Neurodeck is a roguelike deckbuilder where you fight phobias that manifest as monsters. There is some fun to be had with the core game play but the game’s handling of psychological matters seem pretty shallow and miss the mark in my opinion. It doesn’t take away from the core mechanics since they are solid, but it does make the game feel a bit weaker overall.
At the core of Neurodeck is a competent deckbuilding game. It has an interesting take on card combat mechanics and simplifies a lot of things to make combat fast paced. You have three action points and most cards and actions will take one action point. Your turn will end automatically once you use up all your action points.
You also have two health meters, stamina and sanity. When both reach zero, the run will end and you will have to start anew. Stamina is the currency you use to play cards. Each card will have the stamina cost in the upper left hand corner. Enemies will usually attack both but their most devastating attacks will usually drain your sanity.

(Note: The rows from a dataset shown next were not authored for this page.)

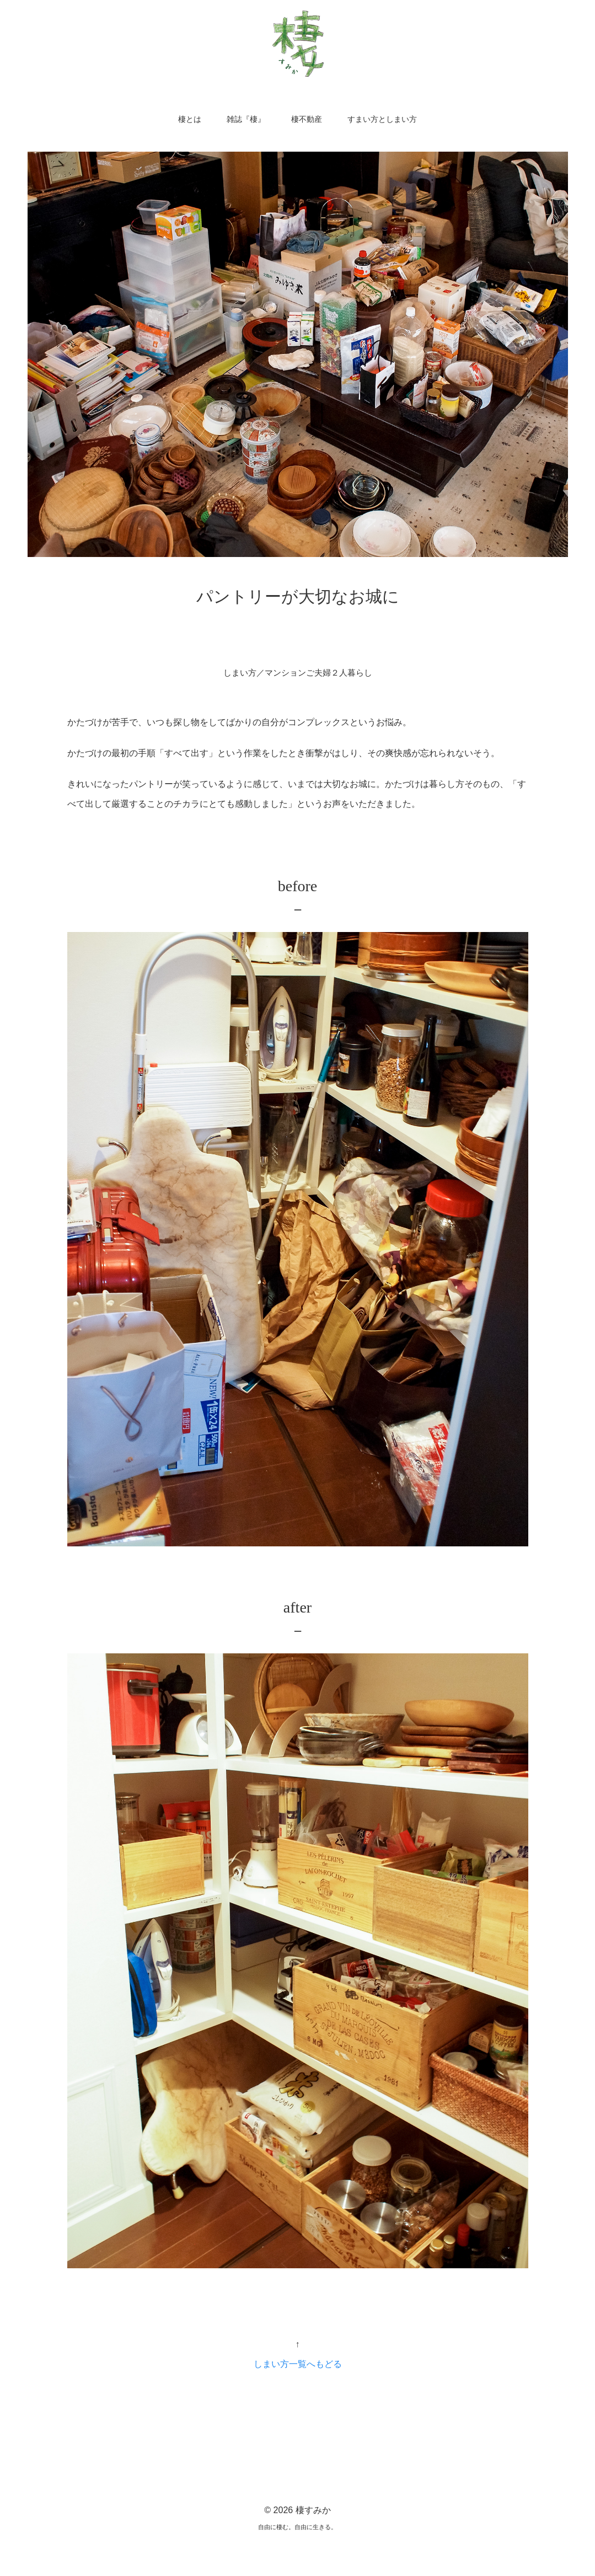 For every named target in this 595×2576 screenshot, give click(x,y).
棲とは (189, 119)
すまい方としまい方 (382, 119)
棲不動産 (306, 119)
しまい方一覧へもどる (298, 2366)
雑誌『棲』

Cards can replenish both stamina and sanity. You can also strategically end your turn early to regain stamina as well. You can spend one action point and stamina to draw an additional card. The system is pretty intuitive and easy to learn and get into.
The combat against the manifestations can get quite challenging. Each manifestation has only a few attacks and they cycle through them making the attack pattern quite predictable. This is not a negative because the attacks are quite devastating. For example, the spider will have one attack that will just damage stamina and sanity. Another creature will attack the first turn, block damage the following two turns, and the unleash a high damage attack the fourth. The key to defeating each phobia is to recognize the attack pattern and deal with them accordingly. For the second creature mentioned above, it’s best to heal up during the two block phases and save your damage cards to unleash on the fourth turn.
To further aid you in fighting these phobias, there are random events where you can unlock new cards, remove cards from your deck, unlock traits which provide passive bonuses, upgrade cards, and permanently unlock new cards for future runs.
Overall, Neurodeck is a solid deckbuilder although the psychological themes are incredibly shallow and misguided. Pizza is incredible but you can’t solve all of life’s problems and hardships with pizza. I wish that were the case. There is still definitely some fun to be had with the core of the game though.